Загадки Петербурга I. Умышленный город
Шрифт:
А. И. Дельвиг и много лет спустя не без ужаса описывал в своих воспоминаниях одну из «выходок» Пушкина и его друзей летом 1830 года: «Раз только вздумалось Пушкину, Дельвигу, Яковлеву и нескольким другим их сверстникам по летам показать младшему поколению… как они вели себя в наши годы и до какой степени молодость сделалась вялою относительно прежней. Была уже темная августовская ночь. Мы все зашли в трактир на Крестовском острове… На террасе трактира сидел какой-то господин совершенно одиноким. Вдруг Дельвигу вздумалось, что это сидит шпион и что надо его прогнать… Дельвиг сам пошел заглядывать на тихо сидевшего господина то с правой, то с левой стороны, возвращался к нам с остротами насчет того же господина и снова отправлялся к нему… Брат и я всячески упрашивали Дельвига перестать этот маневр… Но наши благоразумные уговоры ни к чему не повели… Дельвиг довел… господина своим приставаньем до того, что последний ушел. Если
Петербург 30-х — начала 50-х годов XIX столетия выступает в описаниях современников как город мрачный, с обликом двуликого Януса, где за казенной пышностью скрываются бесправие и страх. Он поражает широкими прямыми улицами, многочисленными колоннадами и портиками. Кажется, эти колоннады украшают дворец или храм, но величественное здание вблизи оказывается казармой, а за классическим портиком скрывается стена с облупившейся краской, в трещинах. Столица становится городом фасадов. Она напоминает театральные подмостки, на которых лицедействует император Николай I. Он старательно играет роль «идеального государя»: строгого и справедливого, величественного и простого.

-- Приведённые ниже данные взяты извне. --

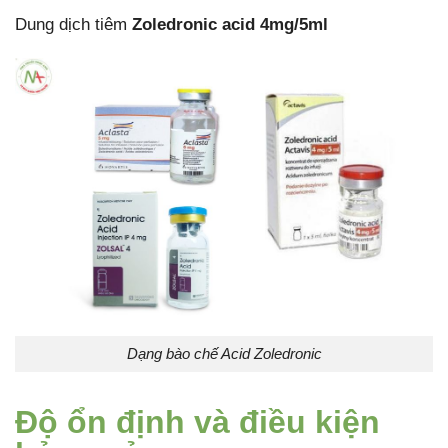
Dung dịch tiêm
Zoledronic acid 4mg/5ml
Dạng bào chế Acid Zoledronic
Độ ổn định và điều kiện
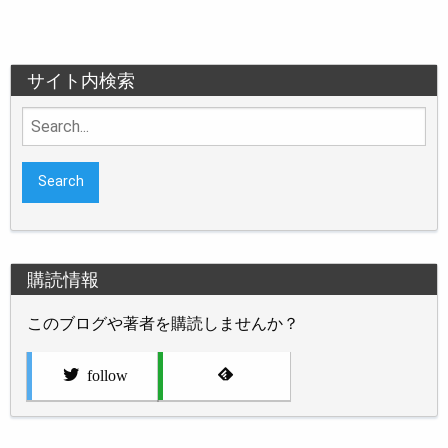
サイト内検索
Search
for:
購読情報
このブログや著者を購読しませんか？
follow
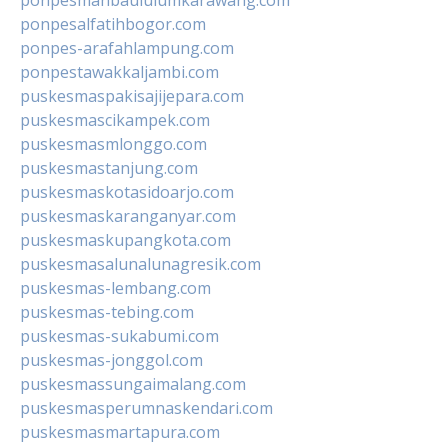
ponpesmanbaululumkarawang.com
ponpesalfatihbogor.com
ponpes-arafahlampung.com
ponpestawakkaljambi.com
puskesmaspakisajijepara.com
puskesmascikampek.com
puskesmasmlonggo.com
puskesmastanjung.com
puskesmaskotasidoarjo.com
puskesmaskaranganyar.com
puskesmaskupangkota.com
puskesmasalunalunagresik.com
puskesmas-lembang.com
puskesmas-tebing.com
puskesmas-sukabumi.com
puskesmas-jonggol.com
puskesmassungaimalang.com
puskesmasperumnaskendari.com
puskesmasmartapura.com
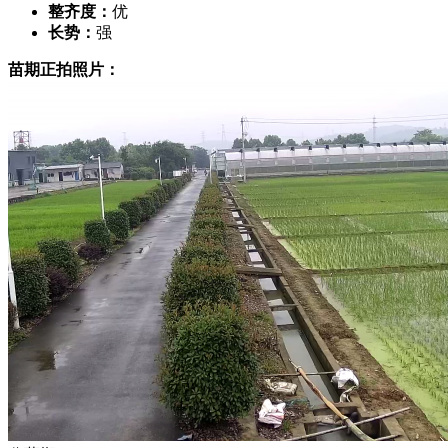
整齐度：
优
长势：
强
苗期正拍照片：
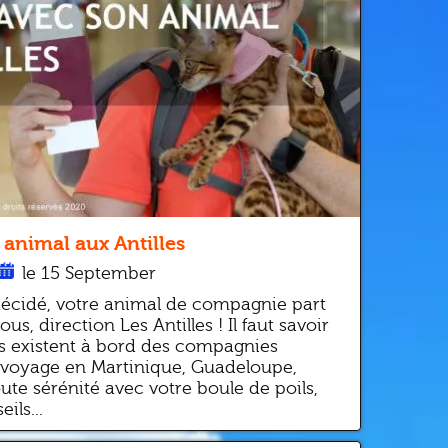
animal aux Antilles
le 15 September
 décidé, votre animal de compagnie part
s, direction Les Antilles ! Il faut savoir
es existent à bord des compagnies
 voyage en Martinique, Guadeloupe,
oute sérénité avec votre boule de poils,
ils...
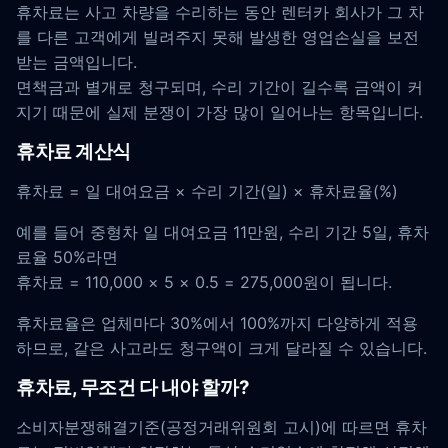
휴차료는 사고 차량을 수리하는 동안 렌터카 회사가 그 차
를 다른 고객에게 빌려주지 못해 발생한 영업손실을 보전
받는 금액입니다.
면책금과 별개로 청구되며, 수리 기간이 길수록 금액이 커
지기 때문에 실제 분쟁이 가장 많이 일어나는 항목입니다.
휴차료 계산식
휴차료 = 일 대여요금 × 수리 기간(일) × 휴차료율(%)
예를 들어 중형차 일 대여요금 11만원, 수리 기간 5일, 휴차
료율 50%라면
휴차료 = 110,000 × 5 × 0.5 = 275,000원이 됩니다.
휴차료율은 업체마다 30%에서 100%까지 다양하게 적용
하므로, 같은 사고라도 청구액이 크게 달라질 수 있습니다.
휴차료, 무조건 다 내야 할까?
소비자분쟁해결기준(공정거래위원회 고시)에 따르면 휴차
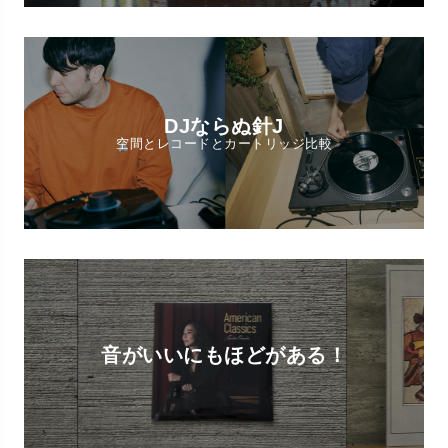
DJならぬ針J
空間とレコードとカートリッジ比較
音がいいにもほどがある！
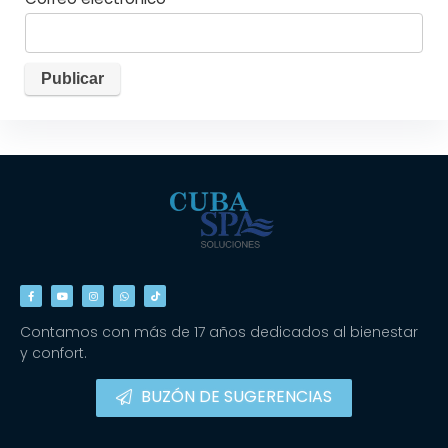
Contamos con más de 17 años dedicados al bienestar
y confort.
BUZÓN DE SUGERENCIAS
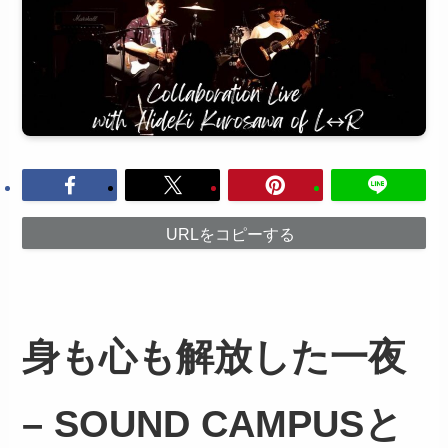
URLをコピーする
身も心も解放した一夜
– SOUND CAMPUSと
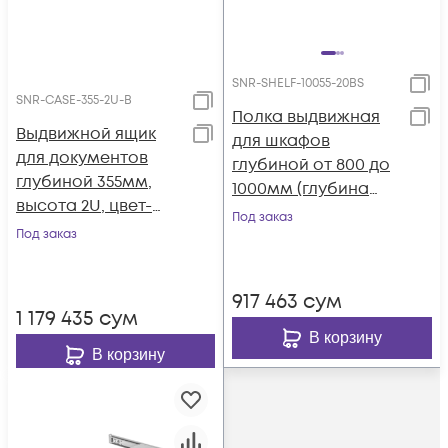
SNR-SHELF-10055-20BS
SNR-CASE-355-2U-B
Полка выдвижная
Выдвижной ящик
для шкафов
для документов
глубиной от 800 до
глубиной 355мм,
1000мм (глубина
высота 2U, цвет-
полки 550мм),
Под заказ
черный (SNR-CASE-
Под заказ
распределенная
355-2U-B)
нагрузка 20кг, цвет-
черный
917 463
сум
1 179 435
сум
В корзину
В корзину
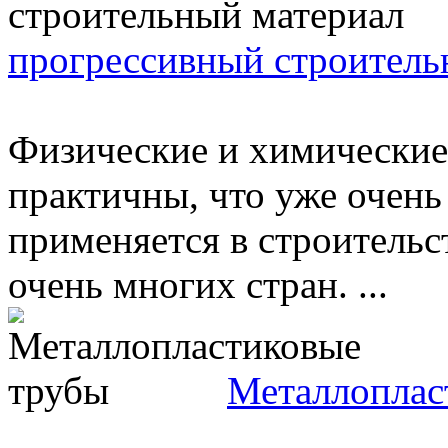
прогрессивный строитель
Физические и химические
практичны, что уже очень
применяется в строительс
очень многих стран. ...
Металлоплас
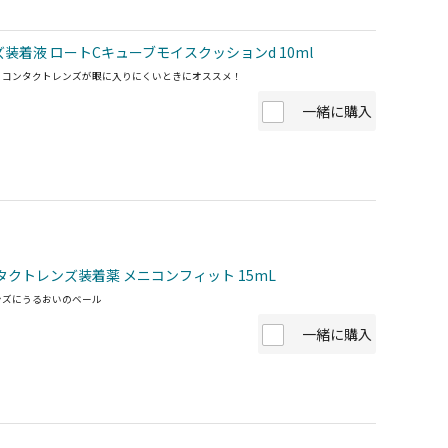
装着液 ロートCキューブモイスクッションd 10ml
、コンタクトレンズが眼に入りにくいときにオススメ！
一緒に購入
タクトレンズ装着薬 メニコンフィット 15mL
ンズにうるおいのベール
一緒に購入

Он — образцовый семьянин, любящий муж и отец. Ежедневно в определенный час император направляется в Мариинский дворец навестить любимую дочь Марию Николаевну, герцогиню Лейхтенбергскую. В городе известно, что в частной жизни он избегает роскоши и быт его по-солдатски прост.

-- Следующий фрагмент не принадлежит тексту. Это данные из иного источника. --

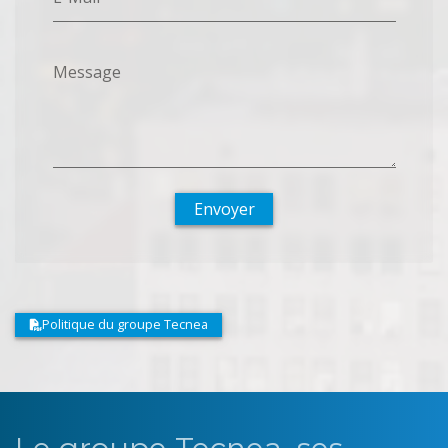
Message
Envoyer
Politique du groupe Tecnea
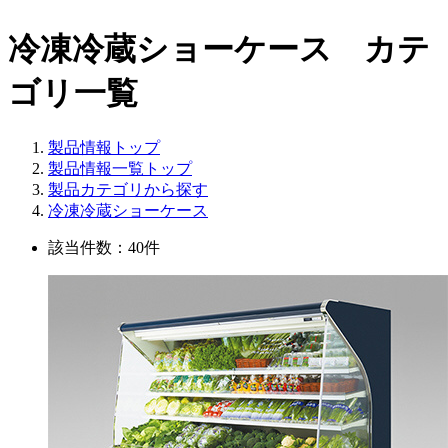
冷凍冷蔵ショーケース カテ
ゴリ一覧
製品情報トップ
製品情報一覧トップ
製品カテゴリから探す
冷凍冷蔵ショーケース
該当件数：40件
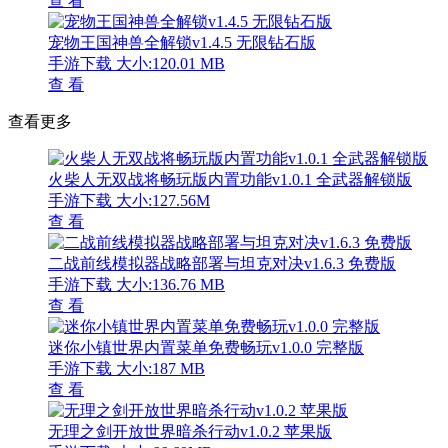
查 看
宠物王国神兽全解锁v1.4.5 无限钻石版
手游下载
大小:120.01 MB
查 看
查看更多
火柴人无双战将畅玩版内置功能v1.0.1 全武器解锁版
手游下载
大小:127.56M
查 看
二战前线模拟器战略部署与坦克对决v1.6.3 免费版
手游下载
大小:136.76 MB
查 看
迷你小镇世界内置菜单免费畅玩v1.0.0 完整版
手游下载
大小:187 MB
查 看
无理之剑开放世界暗杀行动v1.0.2 苹果版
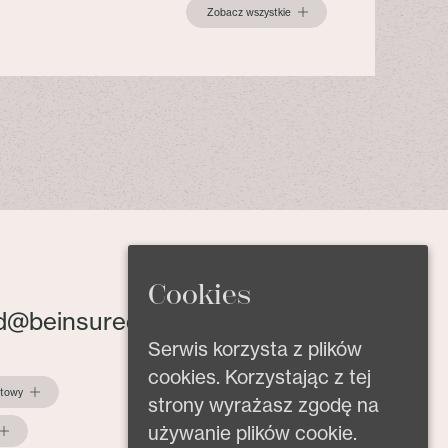
Zobacz wszystkie
Cookies
d@beinsured.pl
Serwis korzysta z plików
cookies. Korzystając z tej
ktowy
strony wyrażasz zgodę na
używanie plików cookie.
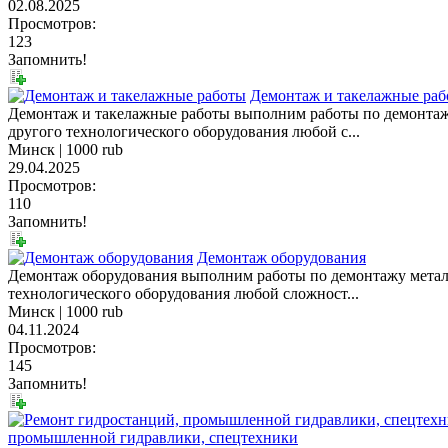
02.08.2025
Просмотров:
123
Запомнить!
Демонтаж и такелажные ра
Демонтаж и такелажные работы выполним работы по демонтаж
другого технологического оборудования любой с...
Минск |
1000 rub
29.04.2025
Просмотров:
110
Запомнить!
Демонтаж оборудования
Демонтаж оборудования выполним работы по демонтажу металл
технологического оборудования любой сложност...
Минск |
1000 rub
04.11.2024
Просмотров:
145
Запомнить!
промышленной гидравлики, спецтехники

Он вникает во все обстоятельства жизни подданных и каждому воздает по заслугам. Так, Николай сам разрабатывает церемониал казни государственных преступников (декабристов, позже петрашевцев). И вместе с тем Петербург не раз становится свидетелем проникновенных сцен, одну из которых описал А. Ф. Кони: «Во время его проезда по набережной на мост (Благовещенский, позже переименованный в Николаевский, ныне мост Лейтенанта Шмидта. — Е. И.) въезжали одинокие дроги с крашеным желтым гробом и укрепленной на нем офицерской каской и саблей. Никто не провожал покойника, одиноко простившегося с жизнью в военном госпитале и везомого на Смоленское кладбище. Узнав об этом от солдата-возничего, Николай вышел из экипажа и пошел провожать прах безвестного офицера, за которым вскоре, следуя примеру царя, пошла тысячная толпа».
Император — высший авторитет в вопросах искусства и противник дурного вкуса. Во время военного парада на Дворцовой площади Николай увидел солдата с двумя Георгиевскими крестами на груди. «На вопрос его, когда и где они получены, георгиевский кавалер, из сданных в солдаты семинаристов, вспомнив уроки риторики, ответил: „Под победоносными орлами Вашего Величества“. Николай, недовольный такими цветами красноречия, нахмурился и пошел далее, но сопровождавший его генерал подскочил к солдату и, поднося кулаки к его лицу, прошипел: „В гроб заколочу Демосфена“» (А. Ф. Кони).
Создавая печально известное Третье отделение, он не мог удержаться от лицемерия. На вопрос шефа Третьего отделения А. Х. Бенкендорфа о его задачах Николай протянул ему носовой платок со словами, что единственная цель его — осушать слезы невинно обиженных. Однако, как известно, именно по вине этого учреждения было пролито немало слез.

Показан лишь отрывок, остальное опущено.